Chief Minister Omar Abdullah whose taking over the reins of the state in January last year had sparked a lot of expectations among the people, especially the youth, has reiterated on several occasions that he wanted to move ahead and work for the welfare of the state and its people. But he regretted that “vested interests” were throwing obstacles in his way.
In his speech in the assembly, while replying to the motion of thanks on the governor’s address on Thursday, Omar spent more than 70 percent of the 110-minute speech in hauling the PDP and its three-year-rule (2002-05) over the coals.
He blamed the PDP for almost all the ills in the state, ranging from financial irregularities to higher degree of human rights violations.

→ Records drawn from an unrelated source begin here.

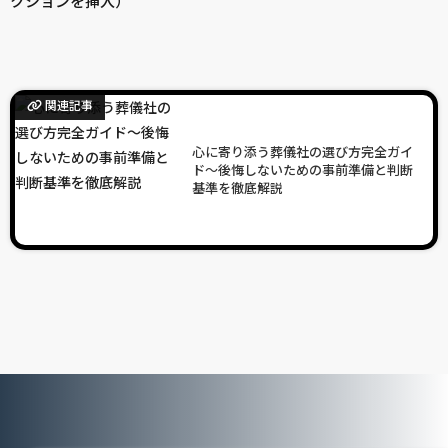
クションを挿入）
関連記事
心に寄り添う葬儀社の選び方完全ガイ
ド～後悔しないための事前準備と判断
基準を徹底解説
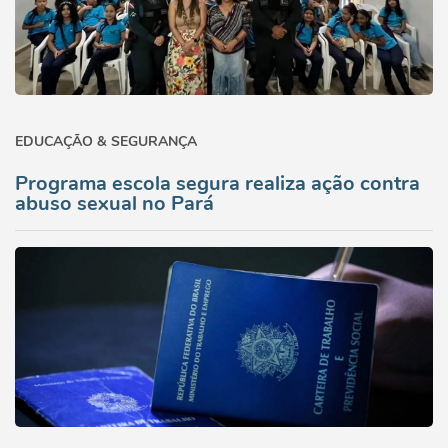
EDUCAÇÃO & SEGURANÇA
Programa escola segura realiza ação contra
abuso sexual no Pará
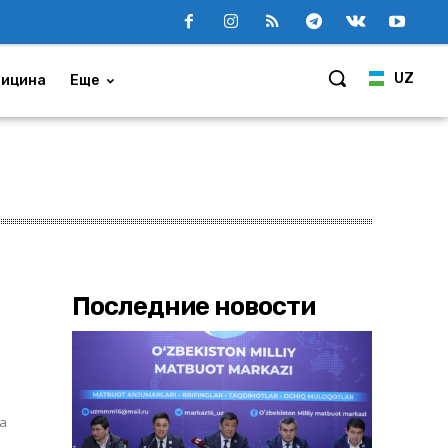
UZ
ицина
Еще
Последние новости
на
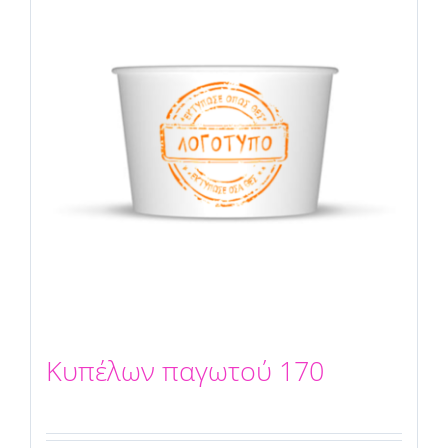
Κυπέλων παγωτού 170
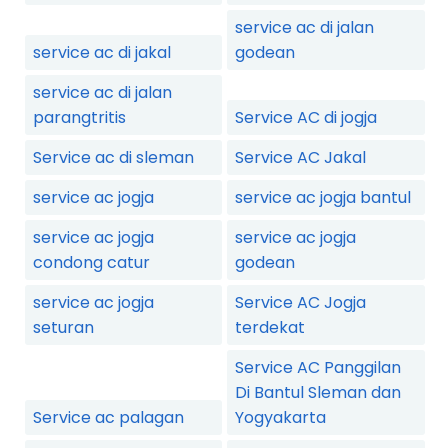
service ac di jalan
service ac di jakal
godean
service ac di jalan
parangtritis
Service AC di jogja
Service ac di sleman
Service AC Jakal
service ac jogja
service ac jogja bantul
service ac jogja
service ac jogja
condong catur
godean
service ac jogja
Service AC Jogja
seturan
terdekat
Service AC Panggilan
Di Bantul Sleman dan
Service ac palagan
Yogyakarta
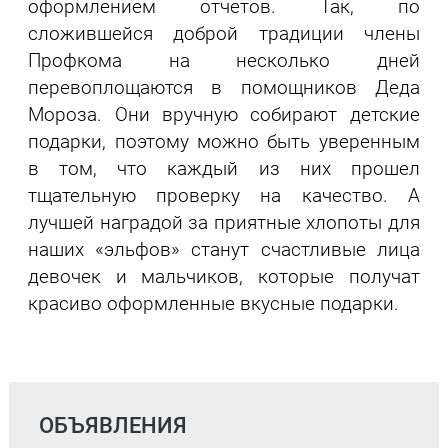
оформлением отчетов. Так, по
сложившейся доброй традиции члены
Профкома на несколько дней
перевоплощаются в помощников Деда
Мороза. Они вручную собирают детские
подарки, поэтому можно быть уверенным
в том, что каждый из них прошел
тщательную проверку на качество. А
лучшей наградой за приятные хлопоты для
наших «эльфов» станут счастливые лица
девочек и мальчиков, которые получат
красиво оформленные вкусные подарки.
ОБЪЯВЛЕНИЯ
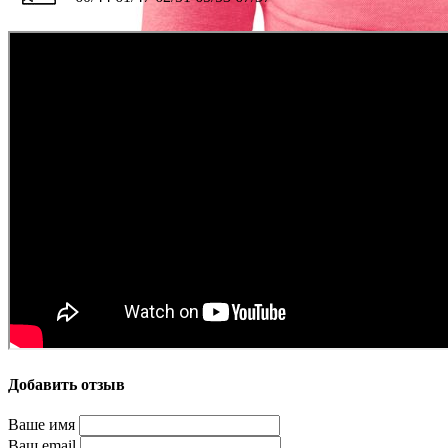
Добавить отзыв
Ваше имя
Ваш email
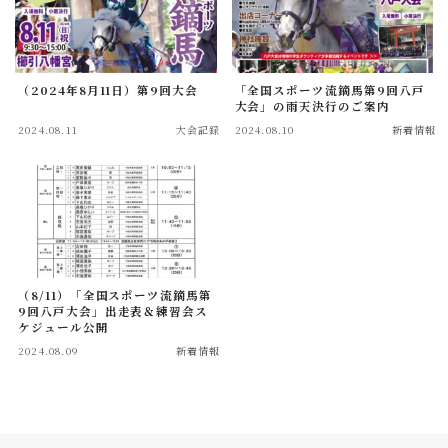
全国スポーツ流鏑馬八戸大会実行委員会
（2024年8月11日）第9回大会
「全国スポーツ流鏑馬第9回八戸
大会」の雨天決行のご案内
2024.08.11
大会記録
2024.08.10
新着情報
（8/11）「全国スポーツ流鏑馬第
9回八戸大会」出走表＆練習会ス
ケジュール公開
2024.08.09
新着情報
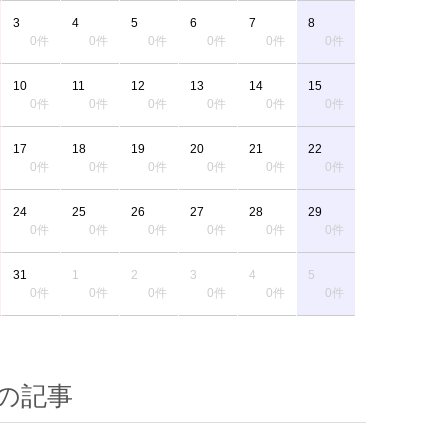
3
4
5
6
7
8
0件
0件
0件
0件
0件
0件
10
11
12
13
14
15
0件
0件
0件
0件
0件
0件
17
18
19
20
21
22
0件
0件
0件
0件
0件
0件
24
25
26
27
28
29
0件
0件
0件
0件
0件
0件
31
1
2
3
4
5
0件
0件
0件
0件
0件
0件
の記事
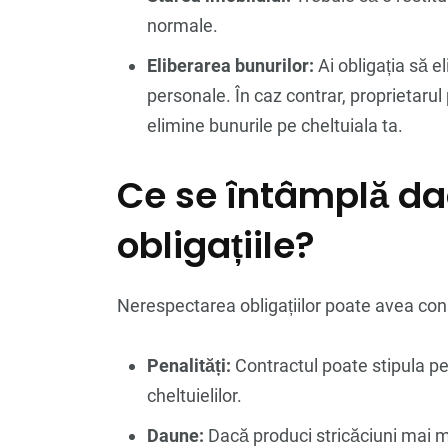
normale.
Eliberarea bunurilor:
Ai obligația să e
personale. În caz contrar, proprietaru
elimine bunurile pe cheltuiala ta.
Ce se întâmplă dac
obligațiile?
Nerespectarea obligațiilor poate avea con
Penalități:
Contractul poate stipula pen
cheltuielilor.
Daune:
Dacă produci stricăciuni mai ma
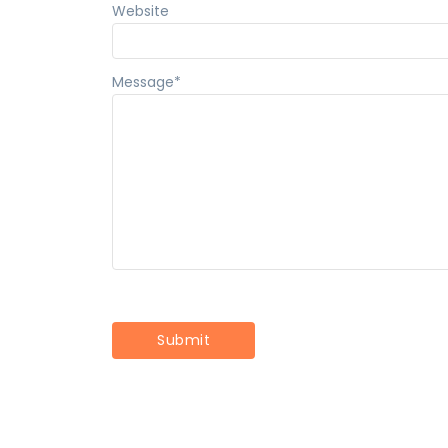
Website
Message
*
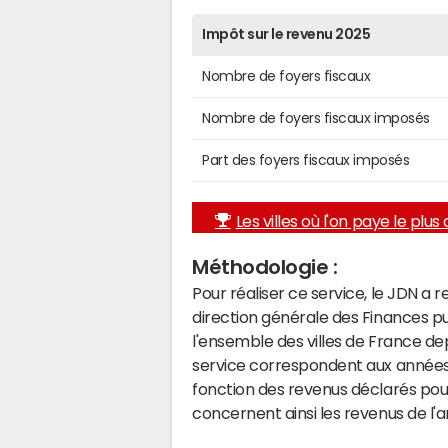
Impôt sur le revenu 2025
Nombre de foyers fiscaux
Nombre de foyers fiscaux imposés
Part des foyers fiscaux imposés
Les villes où l'on paye le plus d
Méthodologie :
Pour réaliser ce service, le JDN a 
direction générale des Finances p
l'ensemble des villes de France d
service correspondent aux années 
fonction des revenus déclarés pou
concernent ainsi les revenus de l'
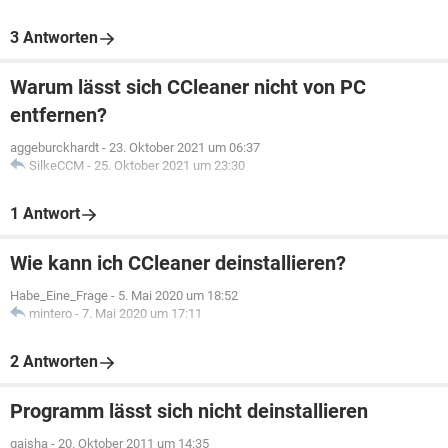
3 Antworten
Warum lässt sich CCleaner nicht von PC
entfernen?
aggeburckhardt
-
23. Oktober 2021 um 06:37
SilkeCCM
-
25. Oktober 2021 um 23:30
1 Antwort
Wie kann ich CCleaner deinstallieren?
Habe_Eine_Frage
-
5. Mai 2020 um 18:52
mintero
-
7. Mai 2020 um 17:11
2 Antworten
Programm lässt sich nicht deinstallieren
gaisha
-
20. Oktober 2011 um 14:35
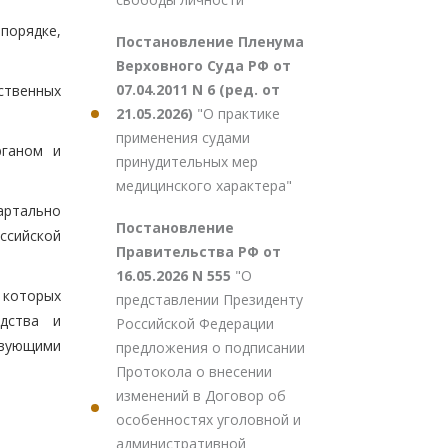
порядке,
Постановление Пленума
Верховного Суда РФ от
07.04.2011 N 6 (ред. от
ственных
21.05.2026)
"О практике
применения судами
рганом и
принудительных мер
медицинского характера"
артально
Постановление
ссийской
Правительства РФ от
16.05.2026 N 555
"О
 которых
представлении Президенту
едства и
Российской Федерации
твующими
предложения о подписании
Протокола о внесении
изменений в Договор об
особенностях уголовной и
административной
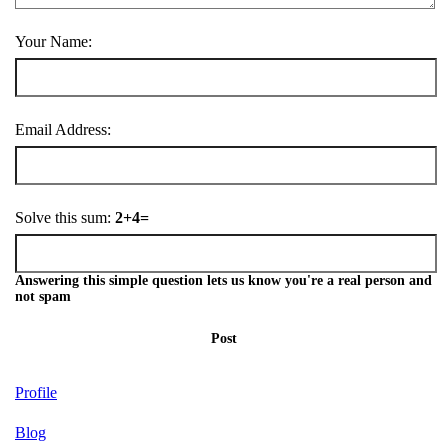
Your Name:
Email Address:
Solve this sum:
2+4=
Answering this simple question lets us know you're a real person and
not spam
Post
Profile
Blog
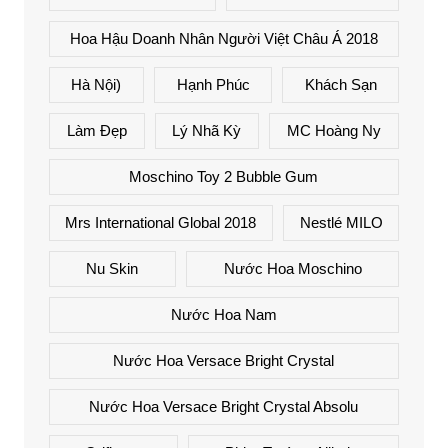
Hoa Hậu Doanh Nhân Người Việt Châu Á 2018
Hà Nội)
Hạnh Phúc
Khách Sạn
Làm Đẹp
Lý Nhã Kỳ
MC Hoàng Ny
Moschino Toy 2 Bubble Gum
Mrs International Global 2018
Nestlé MILO
Nu Skin
Nước Hoa Moschino
Nước Hoa Nam
Nước Hoa Versace Bright Crystal
Nước Hoa Versace Bright Crystal Absolu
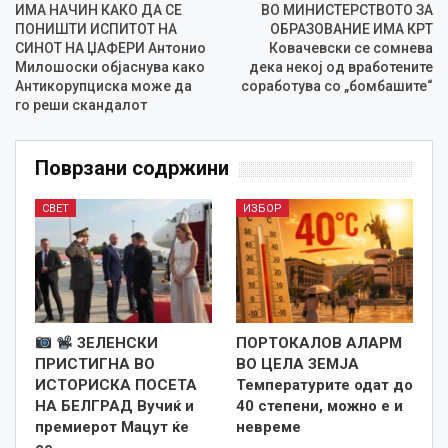
ИМА НАЧИН КАКО ДА СЕ
ВО МИНИСТЕРСТВОТО ЗА
ПОНИШТИ ИСПИТОТ НА
ОБРАЗОВАНИЕ ИМА КРТ
СИНОТ НА ЏАФЕРИ Антонио
Ковачевски се сомнева
Милошоски објаснува како
дека некој од вработените
Антикорупциска може да
соработува со „бомбашите“
го реши скандалот
Поврзани содржини
СВЕТ
ИЗБОР
ЗЕЛЕНСКИ
ПОРТОКАЛОВ АЛАРМ
ПРИСТИГНА ВО
ВО ЦЕЛА ЗЕМЈА
ИСТОРИСКА ПОСЕТА
Температурите одат до
НА БЕЛГРАД Вучиќ и
40 степени, можно е и
премиерот Мацут ќе
невреме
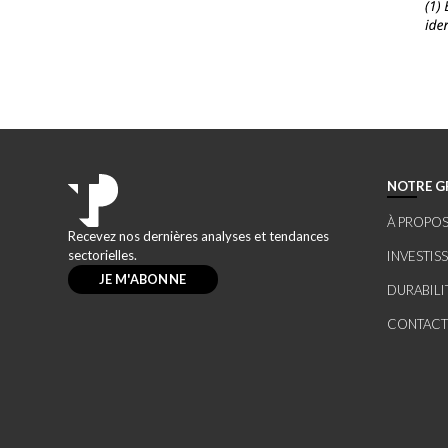
NOTRE G
À PROPOS
Recevez nos dernières analyses et tendances
sectorielles.
INVESTIS
JE M'ABONNE
DURABILI
CONTACT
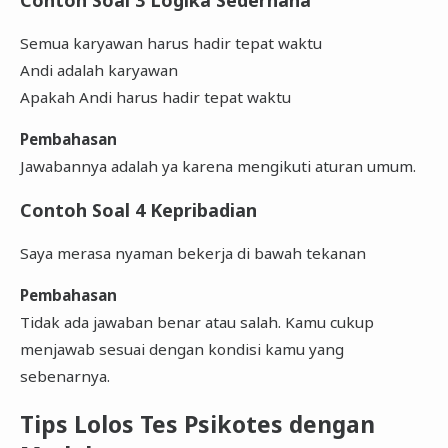
Semua karyawan harus hadir tepat waktu
Andi adalah karyawan
Apakah Andi harus hadir tepat waktu
Pembahasan
Jawabannya adalah ya karena mengikuti aturan umum.
Contoh Soal 4 Kepribadian
Saya merasa nyaman bekerja di bawah tekanan
Pembahasan
Tidak ada jawaban benar atau salah. Kamu cukup
menjawab sesuai dengan kondisi kamu yang
sebenarnya.
Tips Lolos Tes Psikotes dengan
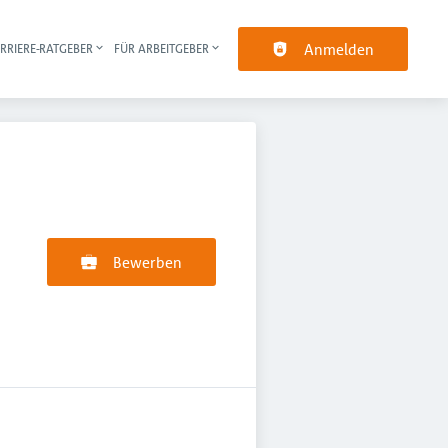
Anmelden
RRIERE-RATGEBER
FÜR ARBEITGEBER
pt-Navigation
Bewerben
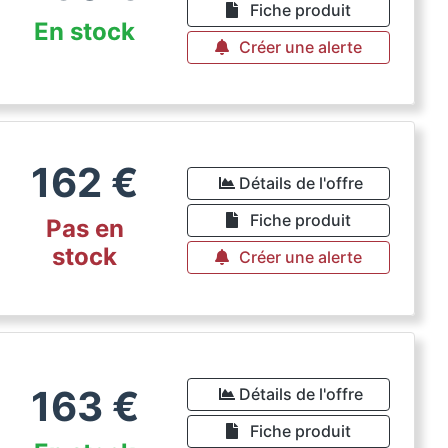
Fiche produit
En stock
Créer une alerte
162
€
Détails de l'offre
Fiche produit
Pas en
stock
Créer une alerte
163
€
Détails de l'offre
Fiche produit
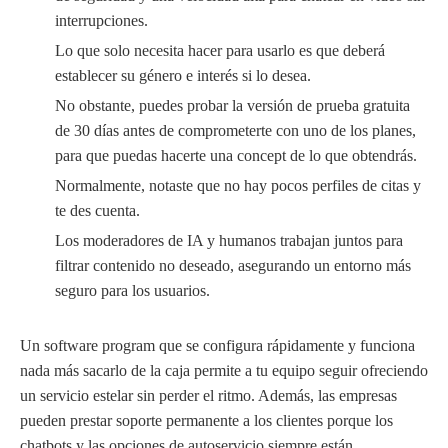
interrupciones.
Lo que solo necesita hacer para usarlo es que deberá
establecer su género e interés si lo desea.
No obstante, puedes probar la versión de prueba gratuita
de 30 días antes de comprometerte con uno de los planes,
para que puedas hacerte una concept de lo que obtendrás.
Normalmente, notaste que no hay pocos perfiles de citas y
te des cuenta.
Los moderadores de IA y humanos trabajan juntos para
filtrar contenido no deseado, asegurando un entorno más
seguro para los usuarios.
Un software program que se configura rápidamente y funciona
nada más sacarlo de la caja permite a tu equipo seguir ofreciendo
un servicio estelar sin perder el ritmo. Además, las empresas
pueden prestar soporte permanente a los clientes porque los
chatbots y las opciones de autoservicio siempre están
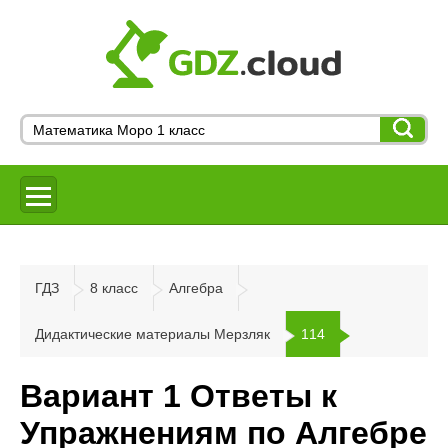
ГДЗ
8 класс
Алгебра
Дидактические материалы Мерзляк
114
Вариант 1 Ответы к
Упражнениям по Алгебре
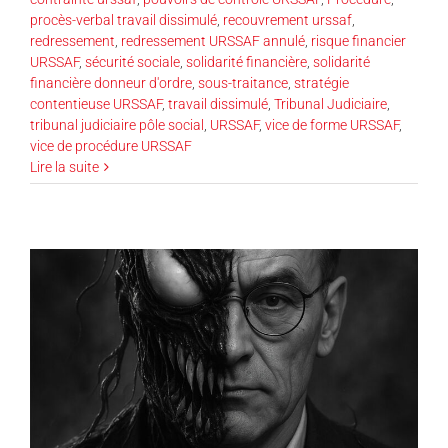
procès-verbal travail dissimulé
,
recouvrement urssaf
,
redressement
,
redressement URSSAF annulé
,
risque financier
URSSAF
,
sécurité sociale
,
solidarité financière
,
solidarité
financière donneur d'ordre
,
sous-traitance
,
stratégie
contentieuse URSSAF
,
travail dissimulé
,
Tribunal Judiciaire
,
tribunal judiciaire pôle social
,
URSSAF
,
vice de forme URSSAF
,
vice de procédure URSSAF
Lire la suite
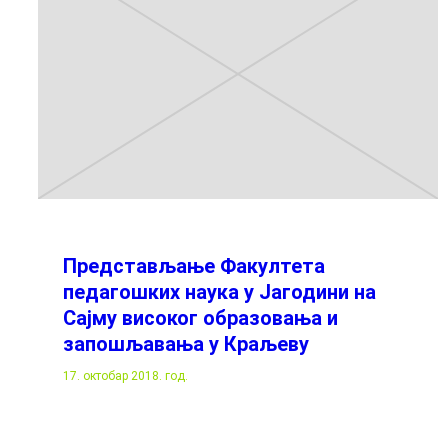
Представљање Факултета
педагошких наука у Јагодини на
Сајму високог образовања и
запошљавања у Краљеву
17. октобар 2018. год.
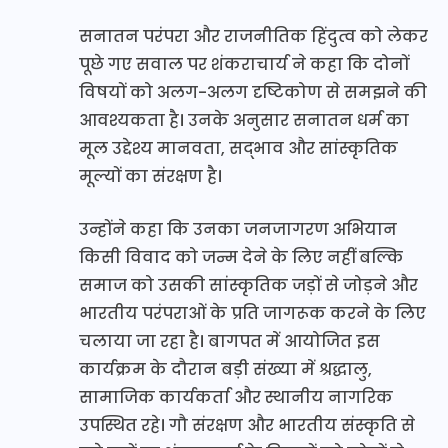
सनातन परंपरा और राजनीतिक हिंदुत्व को लेकर
पूछे गए सवाल पर शंकराचार्य ने कहा कि दोनों
विषयों को अलग-अलग दृष्टिकोण से समझने की
आवश्यकता है। उनके अनुसार सनातन धर्म का
मूल उद्देश्य मानवता, सद्भाव और सांस्कृतिक
मूल्यों का संरक्षण है।
उन्होंने कहा कि उनका जनजागरण अभियान
किसी विवाद को जन्म देने के लिए नहीं बल्कि
समाज को उसकी सांस्कृतिक जड़ों से जोड़ने और
भारतीय परंपराओं के प्रति जागरूक करने के लिए
चलाया जा रहा है। बागपत में आयोजित इस
कार्यक्रम के दौरान बड़ी संख्या में श्रद्धालु,
सामाजिक कार्यकर्ता और स्थानीय नागरिक
उपस्थित रहे। गौ संरक्षण और भारतीय संस्कृति से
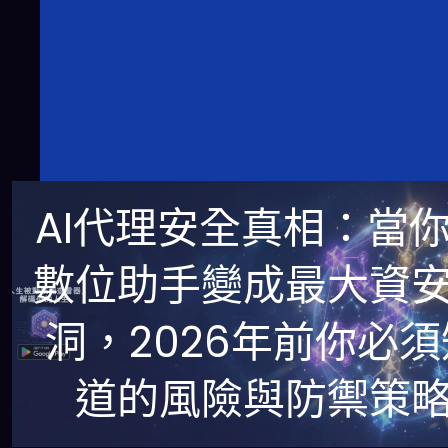
AI代理安全真相：當
數位助手變成最大資
洞，2026年前你必須
道的風險與防禦策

In turn, PDP chief Mehbooba Mufti and her party have been harping only on the stone-throwers and blaming the Omar Abdullah government for “doing away with the gains of peace and progress achieved during our rule”, by his “mis-governance and non-serious attitude”.
Many people in the sensitive border state are getting increasingly disenchanted with the bickering and the stone pelting by mobs over every issue.
“It is an unfortunate phenomenon that is unfolding in the state, where stone pelting by mobs and the political war between the National Conference and PDP is denting the image of the state at the national level,” commented Mubassir Ahmad, a Kashmiri trader currently in the state’s winter capital Jammu.
“This will affect our tourist season,” he added.
“Earlier, we were seen as all of us were carrying guns, now we are seen as stone throwers. In fact, we are throwing stones at our own image,” Ahmad told IANS.
The political leadership is failing the masses, feels an angry Praduman Kishen Jad, a Kashmiri Pandit migrant who is looking for a job.
“They were given votes, both NC and PDP got votes in the assembly and parliamentary elections. Now it’s time for them to deliver, rather than raking up issues that concern just their own political egos than matters that affect the common people,” Jad said.